The use of fungicides to treat plant pathogens dates back 150 years, when a mixture of lime and copper sulfate, known as the "Bordeaux mixture," was used to control fungal diseases in French vineyards. However, as fungicide usage has increased, their efficacy has decreased thanks to a phenomenon known as fungicide resistance.
A new paper in Phytopathology offers an analysis of fungicide resistance, one that came out of COVID-19 shelter-in-place orders. "With the onset of COVID-19, we were brainstorming ways to be productive while not being able to work in the lab," explained Michael Bradshaw, a plant pathologist with the USDA. "I'm proud that this was the research we came with."
Bradshaw and colleagues mined genetic data from postharvest pathogens to infer how quickly fungicide resistance develops and analyze the impact of fungicide use.
"What was really interesting is that we noticed a decline in fungicide-resistant pathogens five to ten years after a lag in fungicide usage," Bradshaw said. "For example, fungicide resistant pathogens peaked between 2005 and 2009, which is five to ten years behind the peak of FRAC 1 fungicide applications."
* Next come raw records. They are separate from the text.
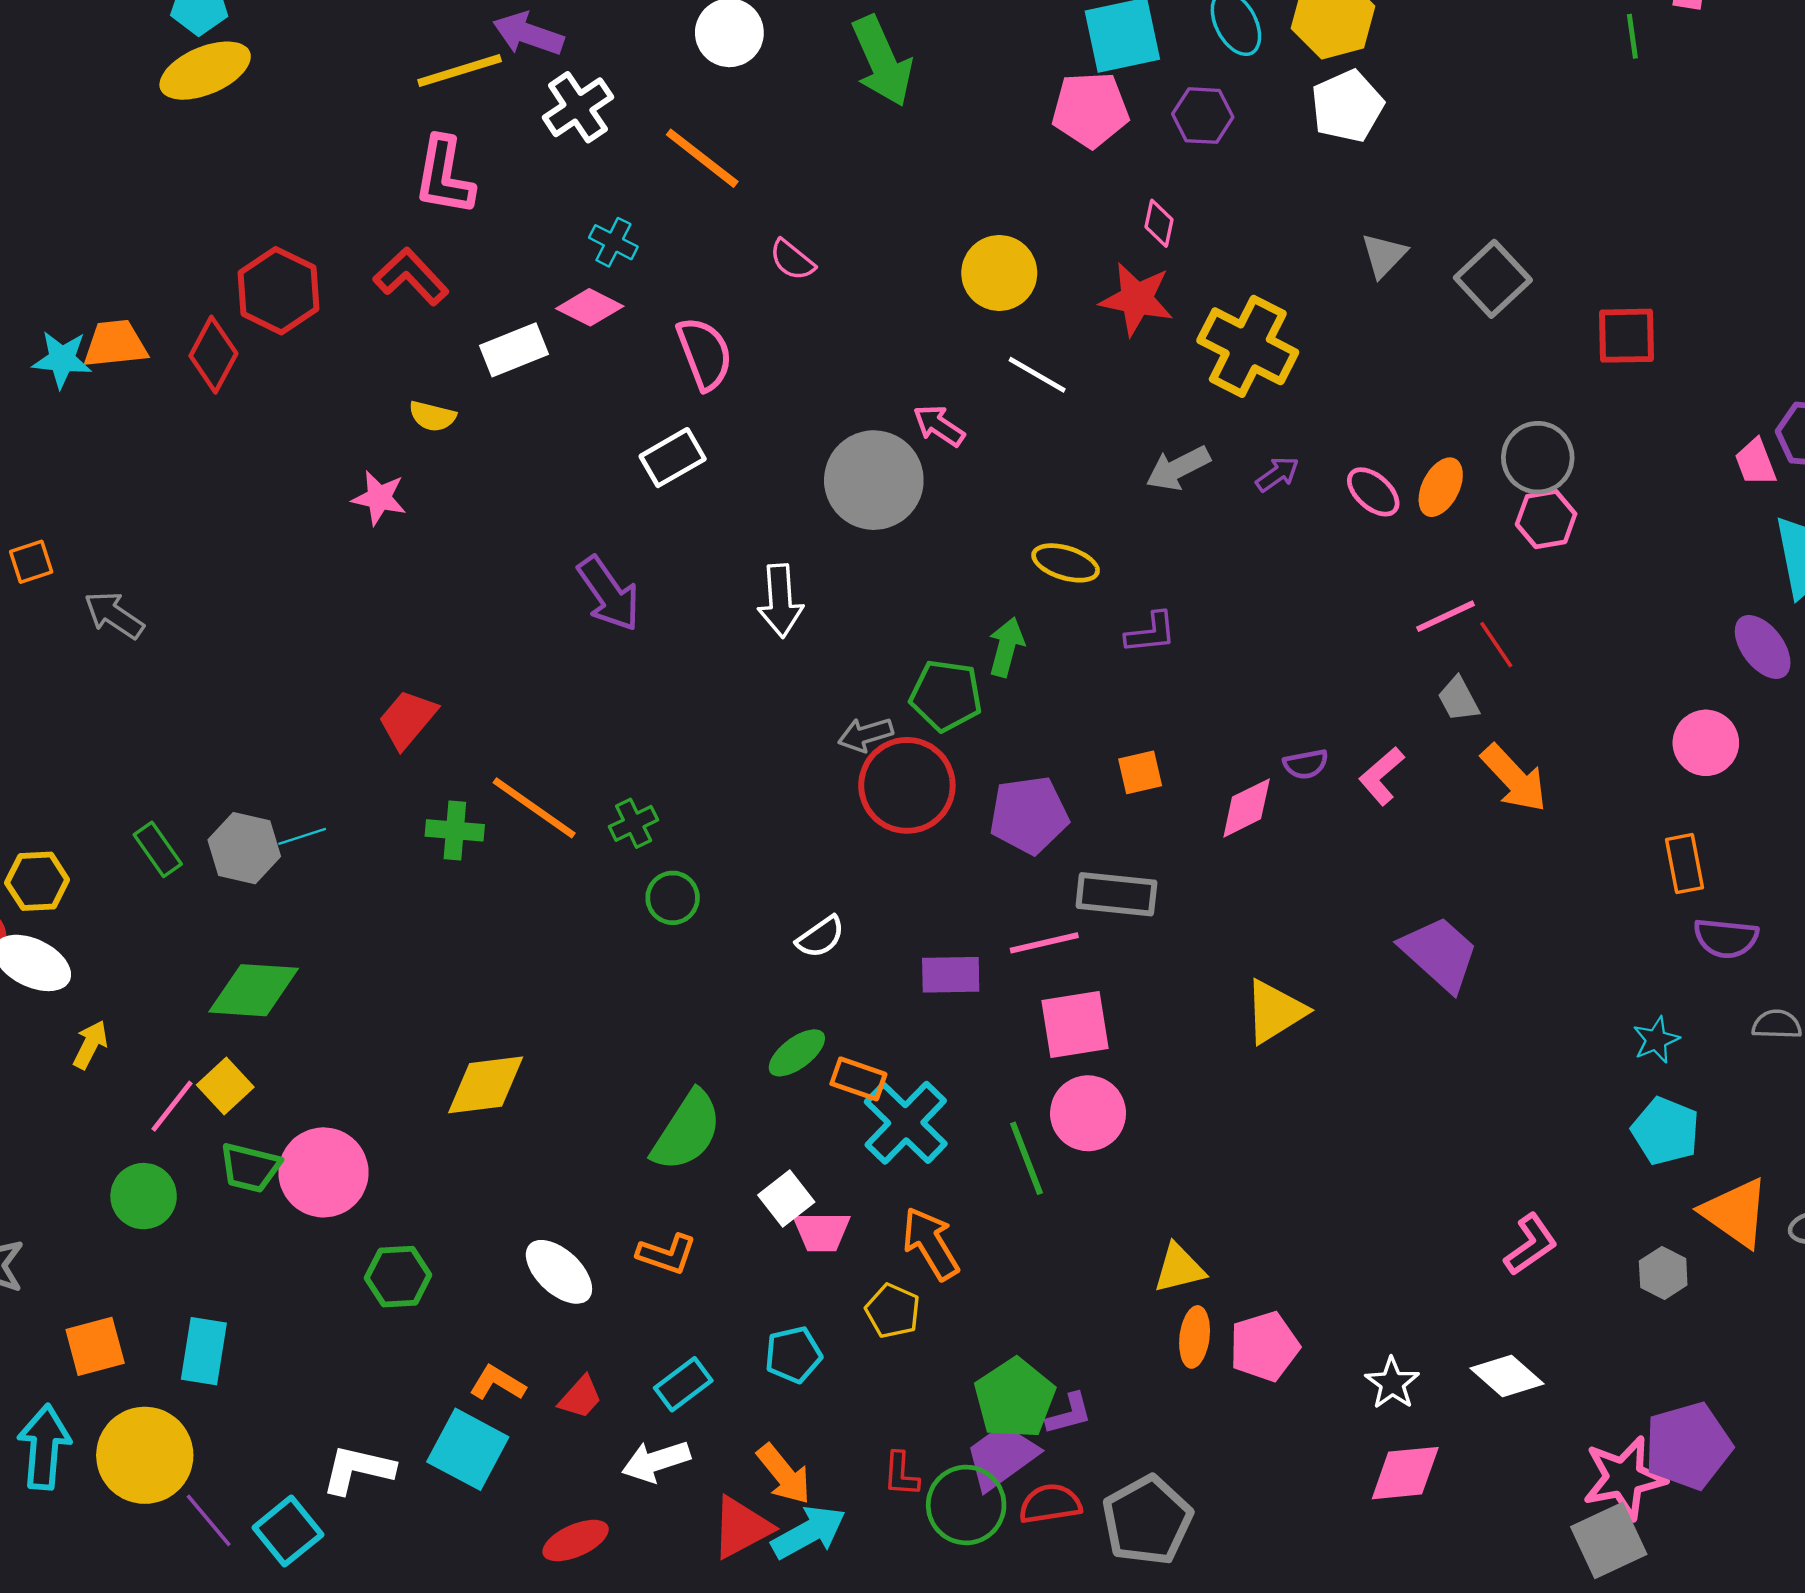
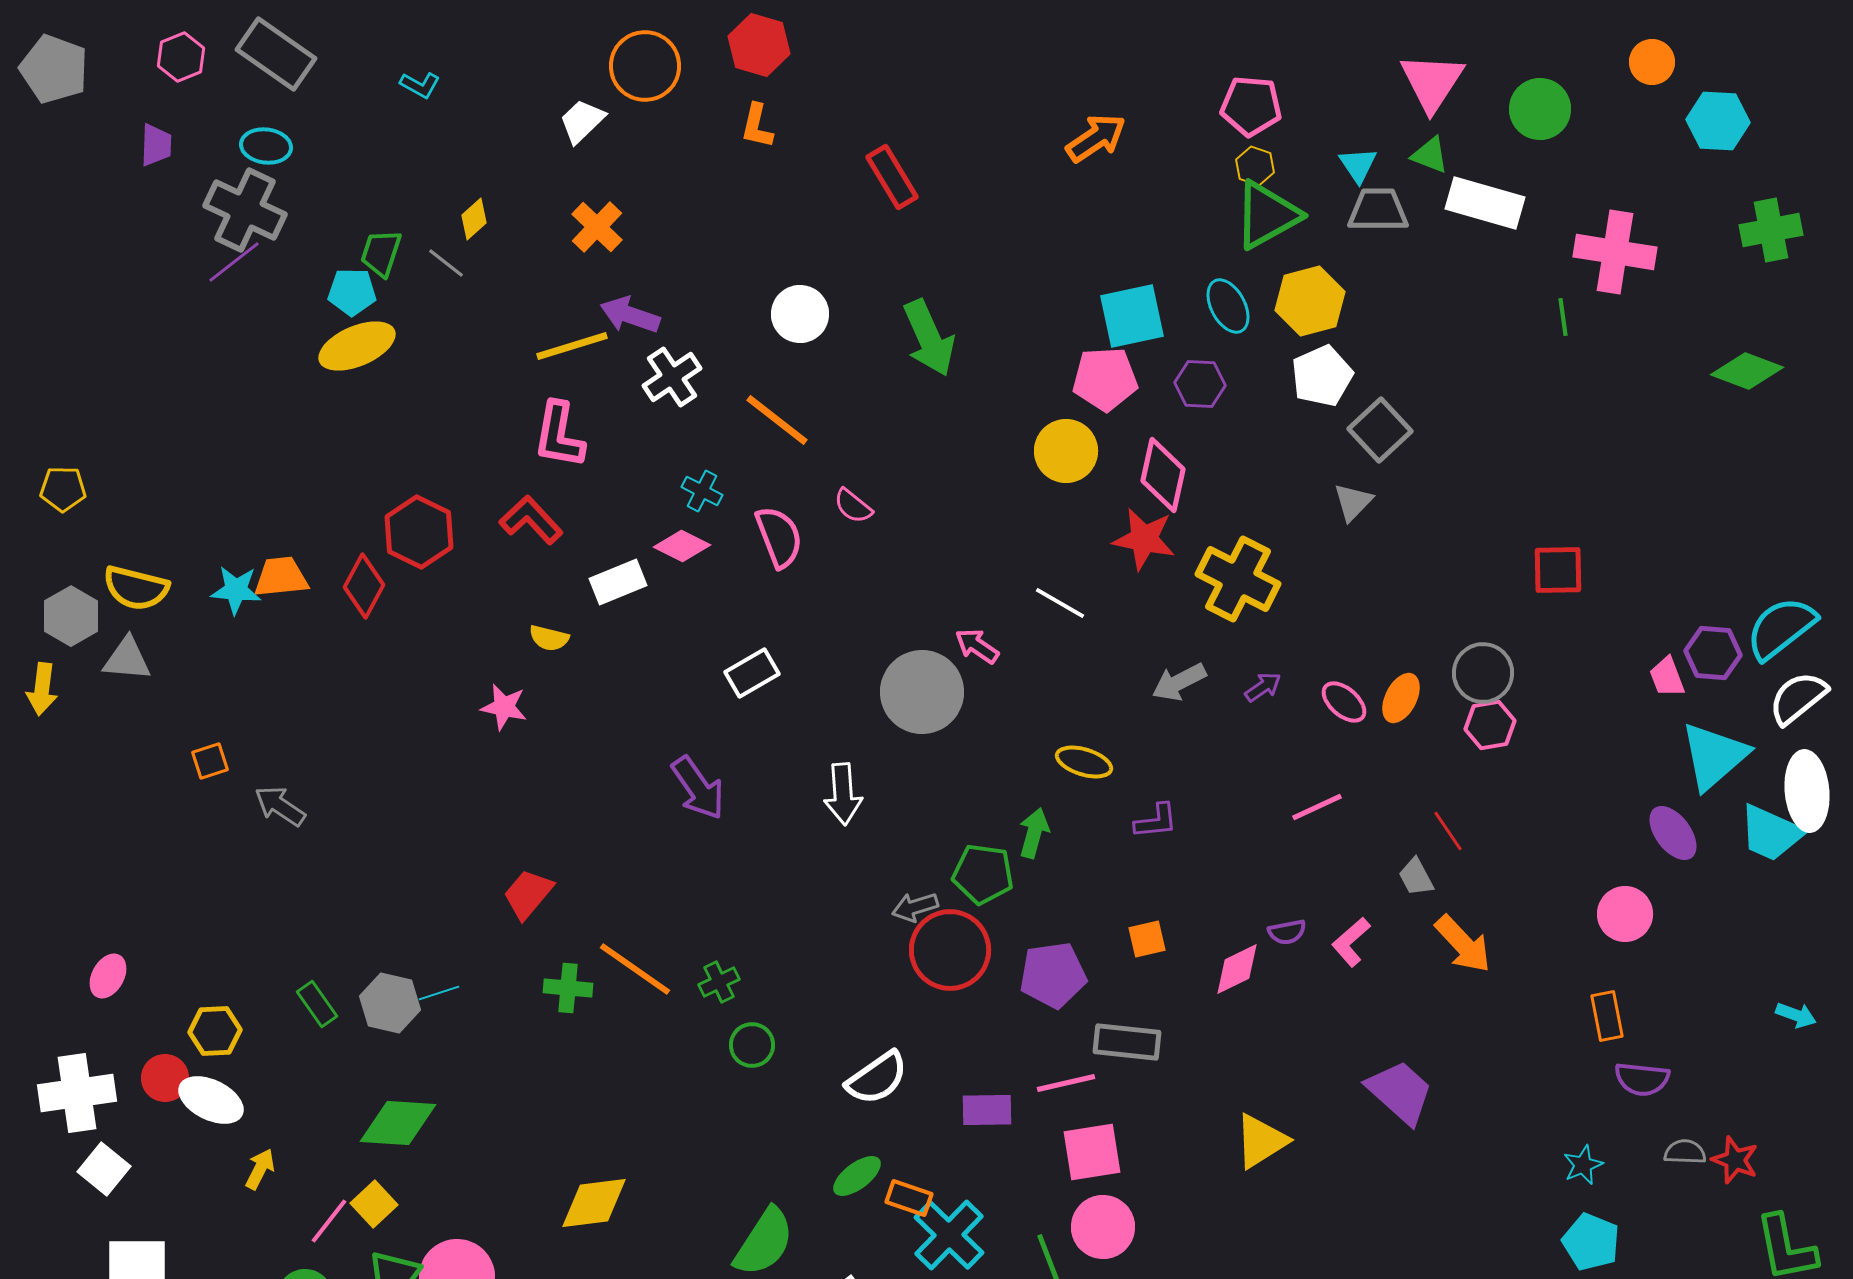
pink diamond: (1159, 223) -> (1163, 475), size x1.8
yellow circle: (999, 273) -> (1066, 451), moved
gray square: (1493, 279) -> (1380, 430), moved
pink semicircle: (705, 353) -> (779, 537), moved
pink line: (1445, 616) -> (1317, 807), moved
white semicircle: (821, 937) -> (877, 1078), size x1.5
Their research also evaluates the global distribution of fungicide-resistant pathogens and determined that host plant, pathogen locality, and pathogen genus are also associated with resistance to certain types of fungicides.
"This study was originally conducted as a resource for countries and farmers reliant on fungicides to control postharvest pathogens," said Bradshaw. "The compiled data highlights regions and hosts that are most prone to certain resistant pathogens and inform fungicide resistance management strategies."
Also of note, Bradshaw and his colleagues hypothesize that FRAC1 fungicide-resistant pathogens are less likely to survive in nature when this class of fungicide is not applied, which is contrary to lab-based findings. Future research can evaluate this hypothesis in the field to evaluate FRAC1 class fitness penalties.